Your task is to copy every line of the records below that contains "Comercial".

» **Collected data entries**
——————
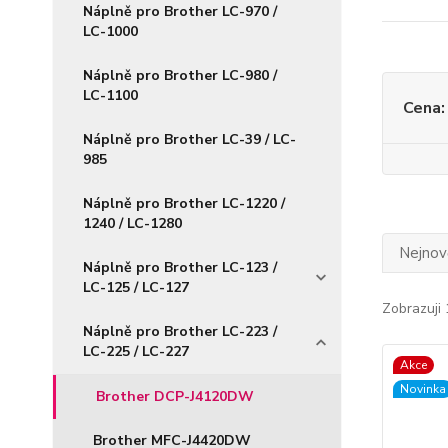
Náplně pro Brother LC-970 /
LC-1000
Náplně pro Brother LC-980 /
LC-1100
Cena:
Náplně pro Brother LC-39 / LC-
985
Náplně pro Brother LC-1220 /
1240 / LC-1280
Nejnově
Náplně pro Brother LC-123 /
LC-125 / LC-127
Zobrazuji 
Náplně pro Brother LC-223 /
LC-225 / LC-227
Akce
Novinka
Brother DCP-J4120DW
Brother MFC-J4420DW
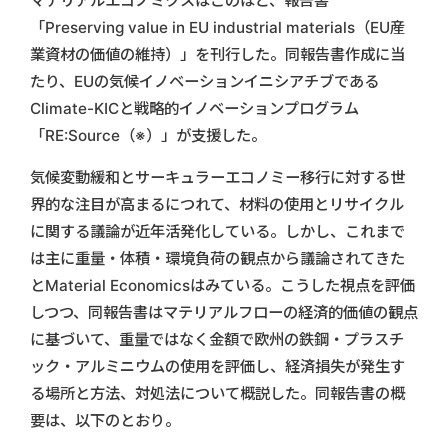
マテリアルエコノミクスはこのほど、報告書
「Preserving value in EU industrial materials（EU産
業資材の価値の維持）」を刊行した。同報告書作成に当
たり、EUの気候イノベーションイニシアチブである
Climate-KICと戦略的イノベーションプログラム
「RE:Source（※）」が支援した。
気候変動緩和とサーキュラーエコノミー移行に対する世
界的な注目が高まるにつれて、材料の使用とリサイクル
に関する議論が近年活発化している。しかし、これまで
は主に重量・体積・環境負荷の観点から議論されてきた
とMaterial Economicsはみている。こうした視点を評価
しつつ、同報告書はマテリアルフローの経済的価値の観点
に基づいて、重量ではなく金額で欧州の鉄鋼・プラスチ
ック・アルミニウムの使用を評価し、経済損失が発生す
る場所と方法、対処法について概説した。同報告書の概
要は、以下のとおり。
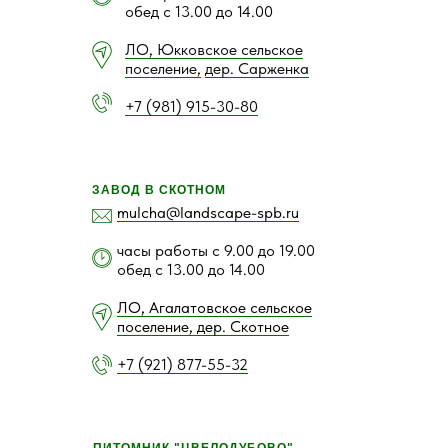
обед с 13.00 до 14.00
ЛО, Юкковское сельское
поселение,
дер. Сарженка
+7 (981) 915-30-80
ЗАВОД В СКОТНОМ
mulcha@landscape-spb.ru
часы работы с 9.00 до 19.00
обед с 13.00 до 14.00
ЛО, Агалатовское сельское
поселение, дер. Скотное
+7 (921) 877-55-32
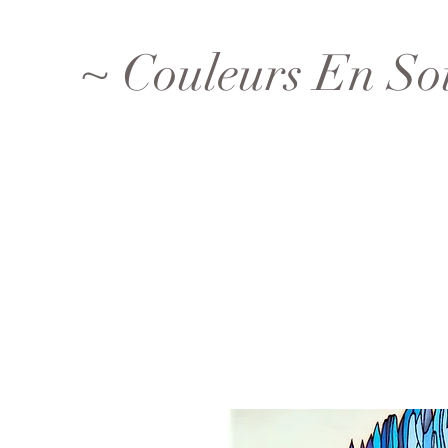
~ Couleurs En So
——————
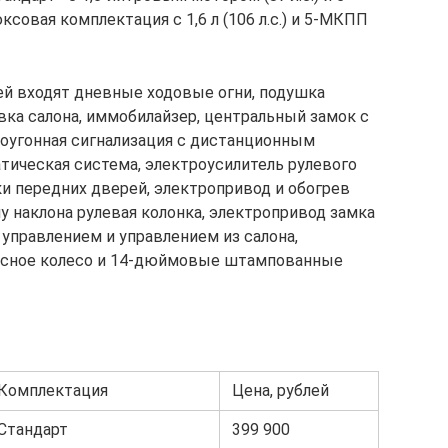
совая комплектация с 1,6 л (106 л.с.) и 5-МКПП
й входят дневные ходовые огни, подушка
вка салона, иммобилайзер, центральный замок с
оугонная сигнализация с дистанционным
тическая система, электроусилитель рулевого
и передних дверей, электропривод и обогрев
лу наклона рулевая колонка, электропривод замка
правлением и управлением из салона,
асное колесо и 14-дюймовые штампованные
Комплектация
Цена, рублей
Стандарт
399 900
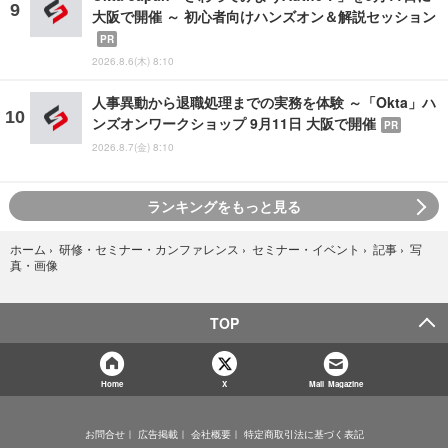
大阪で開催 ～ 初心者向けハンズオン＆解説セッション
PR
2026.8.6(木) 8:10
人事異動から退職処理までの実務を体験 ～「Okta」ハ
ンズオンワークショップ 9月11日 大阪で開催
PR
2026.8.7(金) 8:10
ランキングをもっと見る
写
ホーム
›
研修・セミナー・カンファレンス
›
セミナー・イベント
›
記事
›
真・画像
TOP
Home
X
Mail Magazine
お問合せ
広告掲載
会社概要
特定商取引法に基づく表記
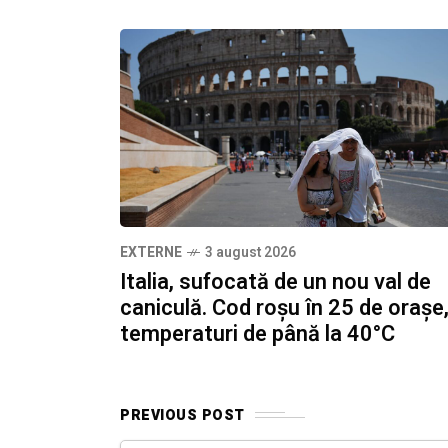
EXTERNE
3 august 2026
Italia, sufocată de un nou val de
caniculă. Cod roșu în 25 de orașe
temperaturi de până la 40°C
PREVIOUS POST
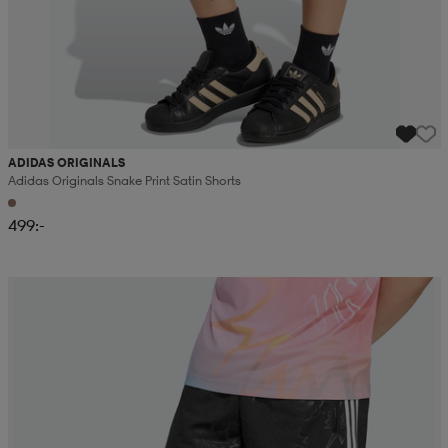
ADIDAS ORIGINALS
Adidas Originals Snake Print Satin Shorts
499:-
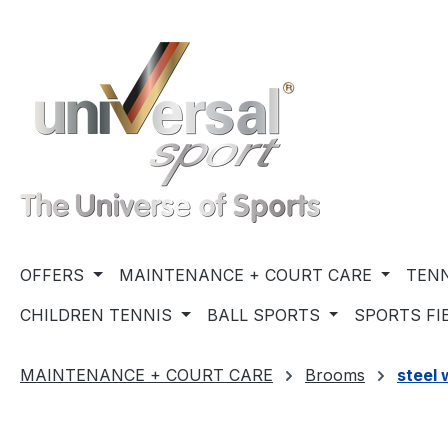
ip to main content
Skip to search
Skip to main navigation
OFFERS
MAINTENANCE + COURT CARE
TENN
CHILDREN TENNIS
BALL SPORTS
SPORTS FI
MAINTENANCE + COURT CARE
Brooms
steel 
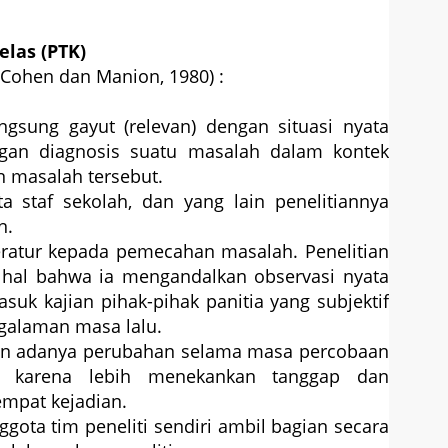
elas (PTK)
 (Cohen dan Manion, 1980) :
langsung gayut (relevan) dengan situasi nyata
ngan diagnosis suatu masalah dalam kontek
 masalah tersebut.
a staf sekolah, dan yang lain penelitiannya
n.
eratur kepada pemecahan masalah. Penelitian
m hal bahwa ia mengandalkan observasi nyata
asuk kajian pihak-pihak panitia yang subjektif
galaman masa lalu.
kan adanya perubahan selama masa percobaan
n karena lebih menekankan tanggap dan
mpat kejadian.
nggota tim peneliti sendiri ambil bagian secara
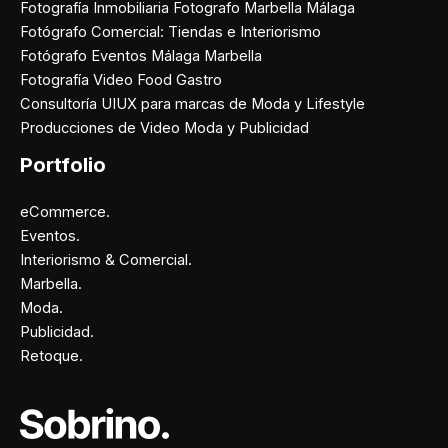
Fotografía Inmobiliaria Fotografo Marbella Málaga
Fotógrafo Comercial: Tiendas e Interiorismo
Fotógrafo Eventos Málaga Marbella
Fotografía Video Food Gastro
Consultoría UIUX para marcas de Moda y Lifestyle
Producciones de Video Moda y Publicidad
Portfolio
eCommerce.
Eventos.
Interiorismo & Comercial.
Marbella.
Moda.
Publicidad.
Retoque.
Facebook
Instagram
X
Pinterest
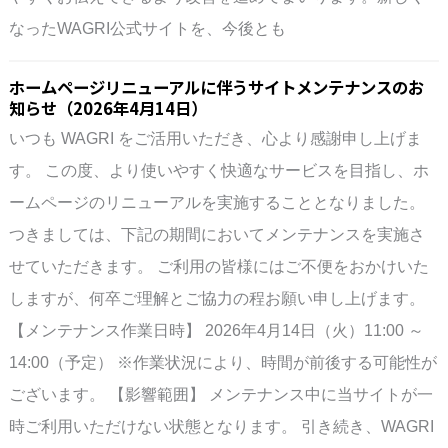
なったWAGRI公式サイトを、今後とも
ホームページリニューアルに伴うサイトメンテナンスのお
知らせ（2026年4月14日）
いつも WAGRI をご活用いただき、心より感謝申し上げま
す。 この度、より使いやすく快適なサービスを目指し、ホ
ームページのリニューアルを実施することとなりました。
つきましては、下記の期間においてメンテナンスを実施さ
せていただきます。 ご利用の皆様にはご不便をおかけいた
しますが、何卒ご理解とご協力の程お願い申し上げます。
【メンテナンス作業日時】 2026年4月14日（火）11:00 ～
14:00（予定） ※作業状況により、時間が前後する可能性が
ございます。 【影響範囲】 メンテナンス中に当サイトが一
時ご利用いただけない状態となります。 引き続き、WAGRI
——————
» **Written response**
Fotógrafo Comercial: Tiendas e Interiorismo
Interiorismo & Comercial.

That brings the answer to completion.